Jones’ installation emphasised the shield’s ceremonial purpose. He invited Bangarra Dance Company to perform onsite and installed soundscapes of Indigenous languages and audio of a traditional grinding stone rather than the ubiquitous didgeridoo, illuminating the little-known fact that our First Nations peoples were grinding flour for bread tens of thousands of years before the Egyptians. Then came the installation’s centrepiece — kangaroo grass beds placed at the site of the old building’s dome, which originally housed a statue of Queen Victoria. Kangaroo grass was the native wheat planted and harvested for thousands of years in Australia — another forgotten piece of history revealed in this documentary by Bruce Pascoe, author of the definitive work on this topic in his book Dark Emu: Black Seeds, Agriculture or Accident? (Magabala Books, 2014). An aerial shot reveals that the grass beds have been planted in the shape of an Aboriginal symbol of two people facing each other by a fire, thereby inviting viewers to participate in a dialogue about invisible histories, shared histories.

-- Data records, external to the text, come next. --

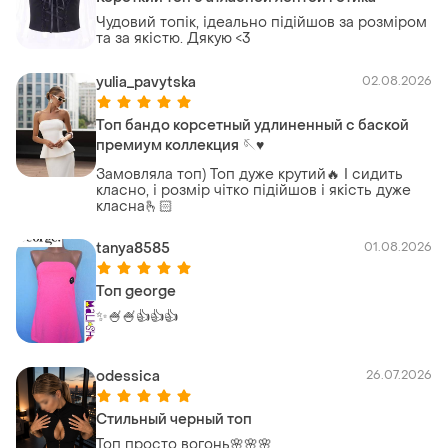
Чудовий топік, ідеально підійшов за розміром
та за якістю. Дякую <3
yulia_pavytska
02.08.2026
Топ бандо корсетный удлиненный с баской
премиум коллекция 🪡♥️
Замовляла топ) Топ дуже крутий🔥 І сидить
класно, і розмір чітко підійшов і якість дуже
класна🫰🏻
tanya8585
01.08.2026
Топ george
✨️🍧🍧👍👍👍
odessica
26.07.2026
Стильный черный топ
Топ просто вогонь🌸🌸🌸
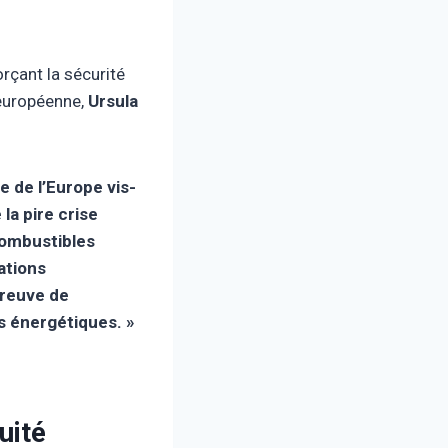
orçant la sécurité
 européenne,
Ursula
e de l’Europe vis-
la pire crise
combustibles
ations
preuve de
ts énergétiques. »
uité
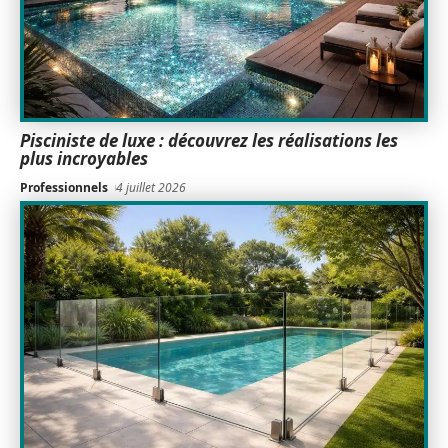
Pisciniste de luxe : découvrez les réalisations les
plus incroyables
Professionnels
4 juillet 2026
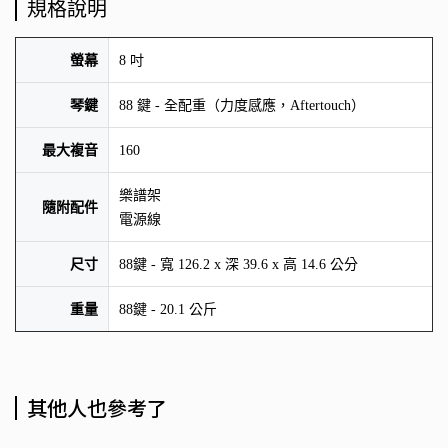
規格說明
螢幕
8 吋
琴鍵
88 鍵 - 全配重（力度感應，Aftertouch）
最大複音
160
樂譜架
隨附配件
電源線
尺寸
88鍵 - 寬 126.2 x 深 39.6 x 高 14.6 公分
重量
88鍵 - 20.1 公斤
其他人也參考了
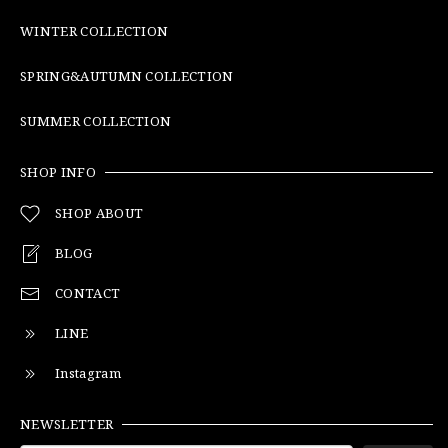
WINTER COLLECTION
SPRING&AUTUMN COLLECTION
SUMMER COLLECTION
SHOP INFO
SHOP ABOUT
BLOG
CONTACT
LINE
Instagram
NEWSLETTER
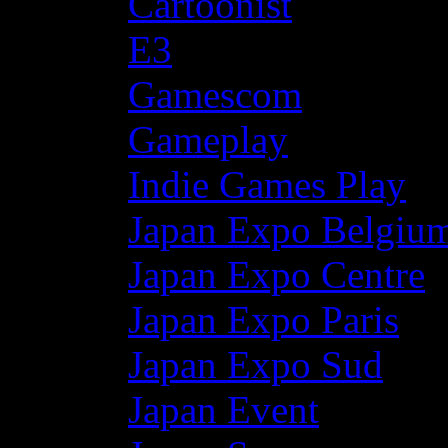
Cartoonist
E3
Gamescom
Gameplay
Indie Games Play
Japan Expo Belgiu
Japan Expo Centre
Japan Expo Paris
Japan Expo Sud
Japan Event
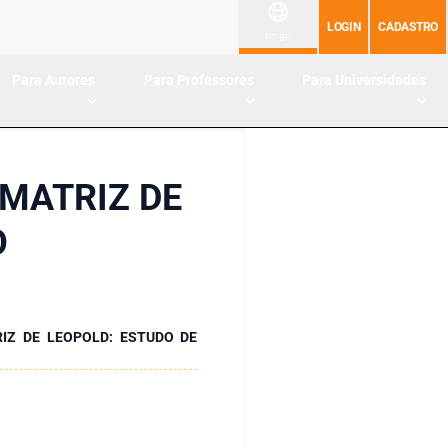
LOGIN
CADASTRO
PT-BR
Para Autores
Para Professores
Para Universidades
 MATRIZ DE
O
RIZ DE LEOPOLD: ESTUDO DE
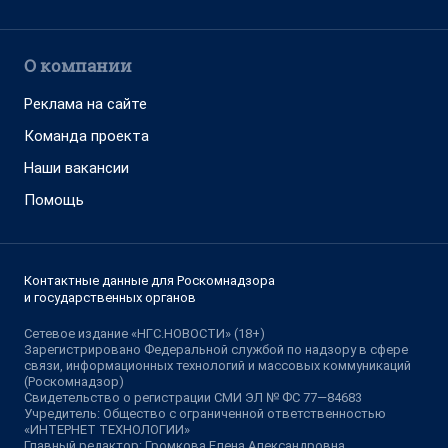
О компании
Реклама на сайте
Команда проекта
Наши вакансии
Помощь
Контактные данные для Роскомнадзора
и государственных органов
Сетевое издание «НГС.НОВОСТИ» (18+)
Зарегистрировано Федеральной службой по надзору в сфере
связи, информационных технологий и массовых коммуникаций
(Роскомнадзор)
Свидетельство о регистрации СМИ ЭЛ № ФС 77—84683
Учредитель: Общество с ограниченной ответственностью
«ИНТЕРНЕТ ТЕХНОЛОГИИ»
Главный редактор: Громкова Елена Александровна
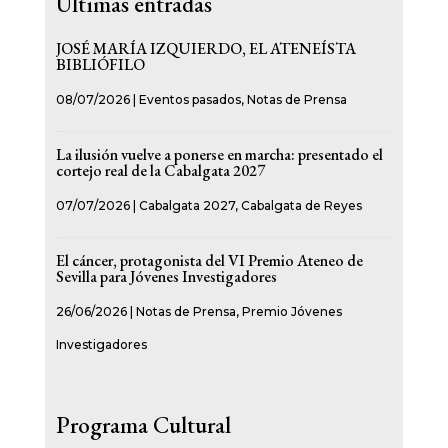
Últimas entradas
JOSÉ MARÍA IZQUIERDO, EL ATENEÍSTA
BIBLIÓFILO
08/07/2026
|
Eventos pasados
,
Notas de Prensa
La ilusión vuelve a ponerse en marcha: presentado el
cortejo real de la Cabalgata 2027
07/07/2026
|
Cabalgata 2027
,
Cabalgata de Reyes
El cáncer, protagonista del VI Premio Ateneo de
Sevilla para Jóvenes Investigadores
26/06/2026
|
Notas de Prensa
,
Premio Jóvenes
Investigadores
Programa Cultural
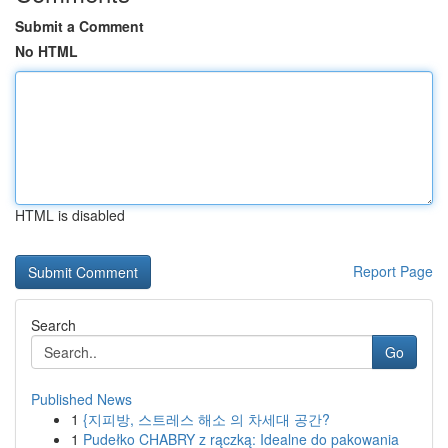
Submit a Comment
No HTML
HTML is disabled
Report Page
Search
Go
Published News
1
{지피방, 스트레스 해소 의 차세대 공간?
1
Pudełko CHABRY z rączką: Idealne do pakowania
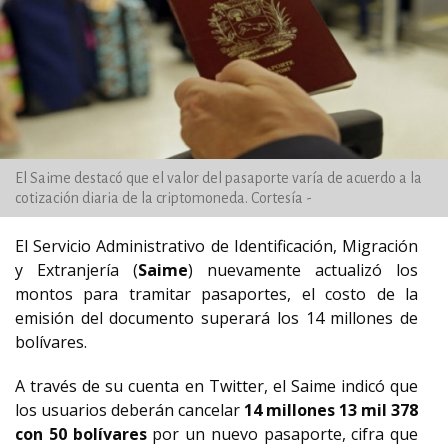
El Saime destacó que el valor del pasaporte varía de acuerdo a la
cotización diaria de la criptomoneda. Cortesía -
El Servicio Administrativo de Identificación, Migración
y Extranjería (
Saime
) nuevamente actualizó los
montos para tramitar pasaportes, el costo de la
emisión del documento superará los 14 millones de
bolívares.
A través de su cuenta en Twitter, el Saime indicó que
los usuarios deberán cancelar
14 millones 13 mil 378
con 50 bolívares
por un nuevo pasaporte, cifra que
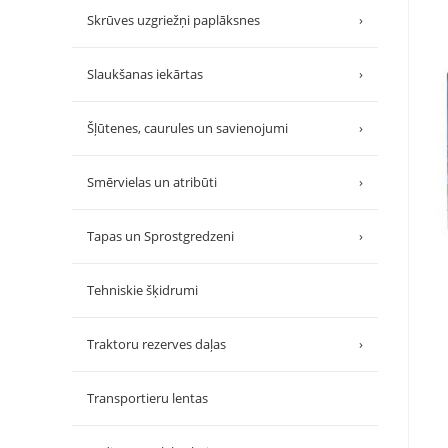
Skrūves uzgriežņi paplāksnes
›
Slaukšanas iekārtas
›
Šļūtenes, caurules un savienojumi
›
Smērvielas un atribūti
›
Tapas un Sprostgredzeni
›
Tehniskie šķidrumi
Traktoru rezerves daļas
›
Transportieru lentas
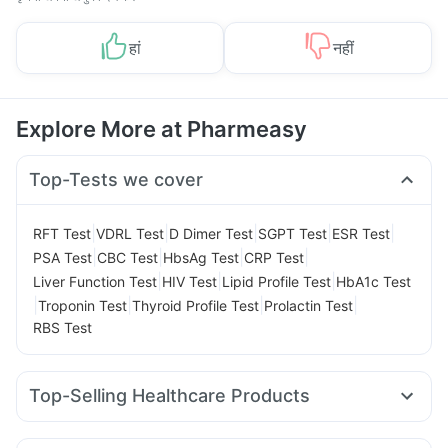
हां
नहीं
Explore More at Pharmeasy
Top-Tests we cover
|
|
|
|
|
RFT Test
VDRL Test
D Dimer Test
SGPT Test
ESR Test
|
|
|
|
PSA Test
CBC Test
HbsAg Test
CRP Test
|
|
|
Liver Function Test
HIV Test
Lipid Profile Test
HbA1c Test
|
|
|
|
Troponin Test
Thyroid Profile Test
Prolactin Test
RBS Test
Top-Selling Healthcare Products
Zincovit
Prega News Pregnancy Test Kit
Buscogast 10mg
Supradyn Daily Multivitamin
Himalaya Confido Tablets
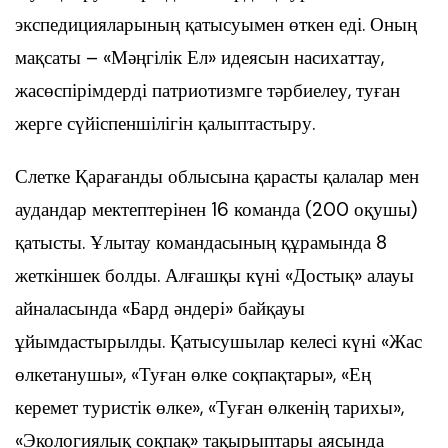
экспедицияларының қатысуымен өткен еді. Оның
мақсаты – «Мәңгілік Ел» идеясын насихаттау,
жасөспірімдерді патриотизмге тәрбиелеу, туған
жерге сүйіспеншілігін қалыптастыру.
Слетке Қарағанды облысына қарасты қалалар мен
аудандар мектептерінен 16 команда (200 оқушы)
қатысты. Ұлытау командасының құрамында 8
жеткіншек болды. Алғашқы күні «Достық» алауы
айналасында «Бард әндері» байқауы
ұйымдастырылды. Қатысушылар келесі күні «Жас
өлкетанушы», «Туған өлке соқпақтары», «Ең
керемет туристік өлке», «Туған өлкенің тарихы»,
«Экологиялық соқпақ» тақырыптары аясында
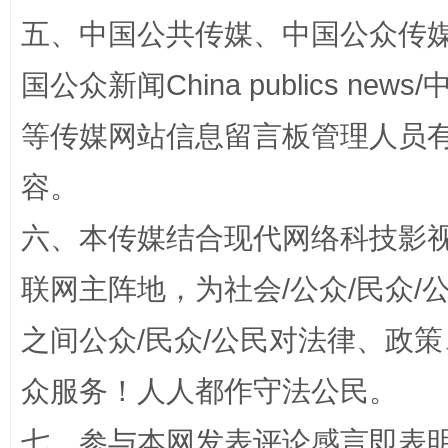
五、中国公共传媒、中国公众传媒、中国全
漫山遍野的桃花与雪山、麦地、白藏房
除了
国公众新闻China publics news/中
等传媒网站信息留言板管理人员
容。
六、本传媒结合现代网络科技影
联网主阵地，为社会/公众/民众
之间公众/民众/公民对法律、政
招工难、用工荒背后
众服务！人人都作守法公民。
七、参与本网发表评论感言即表明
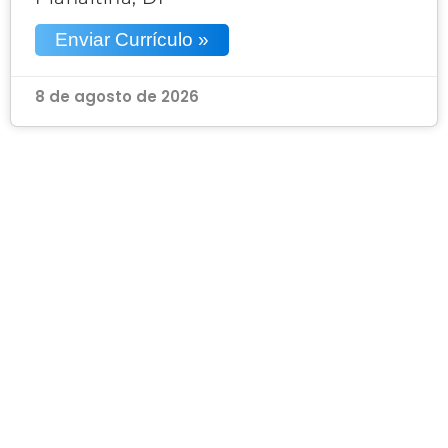
Enviar Currículo »
8 de agosto de 2026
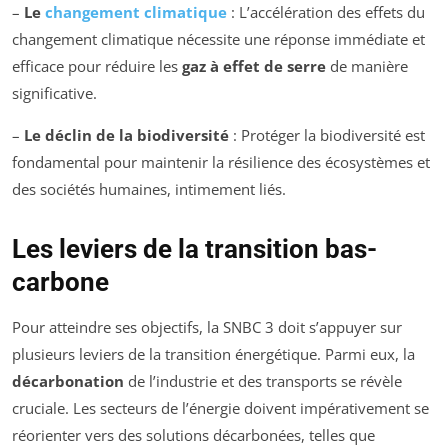
–
Le
changement climatique
: L’accélération des effets du
changement climatique nécessite une réponse immédiate et
efficace pour réduire les
gaz à effet de serre
de manière
significative.
–
Le déclin de la biodiversité
: Protéger la biodiversité est
fondamental pour maintenir la résilience des écosystèmes et
des sociétés humaines, intimement liés.
Les leviers de la transition bas-
carbone
Pour atteindre ses objectifs, la SNBC 3 doit s’appuyer sur
plusieurs leviers de la transition énergétique. Parmi eux, la
décarbonation
de l’industrie et des transports se révèle
cruciale. Les secteurs de l’énergie doivent impérativement se
réorienter vers des solutions décarbonées, telles que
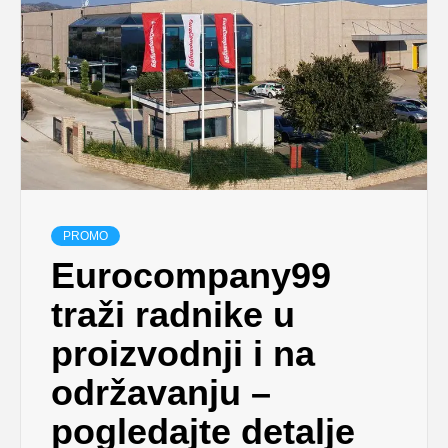
PROMO
Eurocompany99
traži radnike u
proizvodnji i na
održavanju –
pogledajte detalje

The Garden Palace burning 1882, Sydney’s Phoenix Collections

In the Western academic tradition, the term ‘memory palace’ refers to a memorisation technique promoted by ancient Greek philosophers, in which visualised structures and landscapes in the mind helped scholars store vast amounts of information. In Aboriginal cultures, song-lines and Dreaming stories worked in the same way for thousands of years as internalised maps of memory for ancient knowledge. Rachel Storey’s documentary offers insight into a process by which Aboriginal and non-Aboriginal people together might reclaim and retain cultural and historical memory through a deeper understanding of and connection to place.

Palace of Memories explores these elements with surprising depth and sensitivity for such a brief documentary. It’s also a well-executed piece of neuro-linguistic programming, first offering the non-Aboriginal viewer the satisfying reminiscence of a proud piece of forgotten history, followed by an Indigenous critique. Conventional talking heads convey the feel-good content and informal interviews in outdoor locations soften the more challenging messages. Narrated diary entries from the era evoke colonial nostalgia, with fades to historical photographs and watercolours. This sanitises the violent reality of the fire, which Jones calmly reframes as a “cultural burn,” a metaphor for Aboriginal firestick farming — burning off grasses in an act of regeneration and renewal. In this way, Storey piggybacks an Indigenous political message from the documentary’s nostalgic foundation, as Jonathan Jones softly asks, “What else have you forgotten?”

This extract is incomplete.